Years before a Thoroughbred steps on to a racecourse, the breeding process plays a very important part in determining its physical attributes and temperament. Like humans, the qualities of a Thoroughbred are very strongly influenced by its parents and wider family tree. As a result, a hugely complex breeding industry has developed in the quest to find perfection in a racehorse.

Typically, a Thoroughbred’s life will begin on a stud farm. These are the factories of the breeding industry, with some 300 stud farms in Britain producing over 5,000 Thoroughbred foals each year. Most stud farms are privately owned, although you can visit the National Stud in Newmarket to see how a leading stud operates.

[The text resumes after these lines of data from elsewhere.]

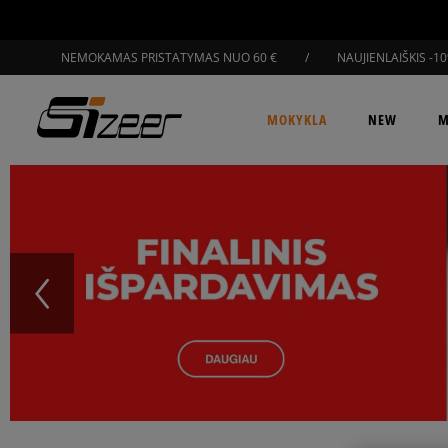
NEMOKAMAS PRISTATYMAS NUO 60 €
/
NAUJIENLAIŠKIS -1
MOKYKLA
NEW
M
BACK TO SCHOOL
NAUJIENOS
AVALYNĖ
AVALYNĖ
AVALYNĖ
GAMINTOJAI
AVALYNĖ
VISOS PREKĖS
NAUJOS KOLEKCIJOS
APRANGA
APRANGA
APRANGA
APRANGA
POPULIARŪS
Kuprinės
Batai
Kedai
Kedai
Kedai
adidas
Kedai
Moterims
adidas Handball Spezial
Džemperiai
Džemperiai
Džemperiai
Empire
Džemperiai
Batai
Penalai
Apranga
Inkariukai
Inkariukai
Inkariukai
Alpha Industries
Inkariukai
Vyrams
adidas Superstar
Kelnės
Kelnės
Kelnės
Fila
Kelnės
Apranga
Kedai
Aksesuarai
Laisvalaikio
Laisvalaikio
Sandalai
ASICS
Laisvalaikio
Vaikams
New Balance 530
Marškinėliai
-25% antram
Marškinėliai
Havaianas
Marškinėliai
Aksesuarai
džemperiui ir kelnėms
Inkariukai
Šlepetės
Šlepetės
Laisvalaikio
Birkenstock
Šlepetės
Paskutiniai vienetai
Birkenstock Boston
Šortai
Šortai ir suknelės
Helly Hansen
Šortai
Džemperiai
Marškinėliai
Džemperiai
Sandalai
Turistiniai batai
Turistiniai batai
Champion
Sandalai
Birkenstock Arizona
Marškinėliai be rankovių
Tamprės
Hoka
Polo marškinėliai
Kedai
Įsigyk dvejus
Kelnės
Turistiniai batai
Auliniai batai
Auliniai batai
Clarks
Turistiniai batai
New Balance 9060
Polo marškinėliai
Striukės
Jansport
Suknelės ir sijonai
Batai moterims
marškinėlius už 45 €
Marškinėliai
Auliniai batai
Bėgimo
Žieminiai batai
Confront
Auliniai batai
New Balance 740
Džinsai
Jordan
Džinsai
Drabužiai moterims
Šortai
Šortai
Batai su platforma
Žieminiai kedai
Converse
Batai su platforma
Nike Air Force 1
Tamprės
Lacoste
Tamprės
Batai vyrams
-20% dvejiems šortams
Bėgimo
Žieminiai batai
Crocs
Žieminiai kedai
Asics NYC
Suknelės ir sijonai
Levi's
Marškiniai
Drabužiai vyrams
Polo marškinėliai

Many stud farms have at least one stallion whose sole purpose is to ‘cover’ carefully selected mares to produce a foal. Often, stallions and mares come from a family of winning racehorses. Owners choose a stallion whose characteristics best complement those of their mare and whose nomination fee falls within their financial bracket. The mare is then sent to be covered at the stud where the stallion is standing.

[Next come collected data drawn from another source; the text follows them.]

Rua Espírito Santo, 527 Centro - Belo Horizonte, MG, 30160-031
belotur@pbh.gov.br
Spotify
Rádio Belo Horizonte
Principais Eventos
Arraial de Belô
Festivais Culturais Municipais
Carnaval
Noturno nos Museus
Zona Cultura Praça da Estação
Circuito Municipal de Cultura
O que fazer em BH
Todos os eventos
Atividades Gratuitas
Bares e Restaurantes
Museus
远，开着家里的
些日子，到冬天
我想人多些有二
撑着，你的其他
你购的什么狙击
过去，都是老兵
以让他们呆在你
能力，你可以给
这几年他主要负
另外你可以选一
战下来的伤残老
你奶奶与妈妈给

The Thoroughbred breeding season runs from February to July in the Northern Hemisphere, and the gestation period is around 11 months. As all racehorses celebrate their official birthday on January 1, the aim is to ensure foals are born in the months just after the New Year, to give them as much time as possible to mature before they go racing.

When a Thoroughbred foal reaches its first birthday, it is referred to as a yearling. During this time, horses bred to run on the flat are usually prepared for the ‘yearling sales’ held at special Thoroughbred auction house at the end of that year. Horses bred to race over jumps usually take longer to mature. Typically, they aren’t ready to race or to sell until they are around three or four years old.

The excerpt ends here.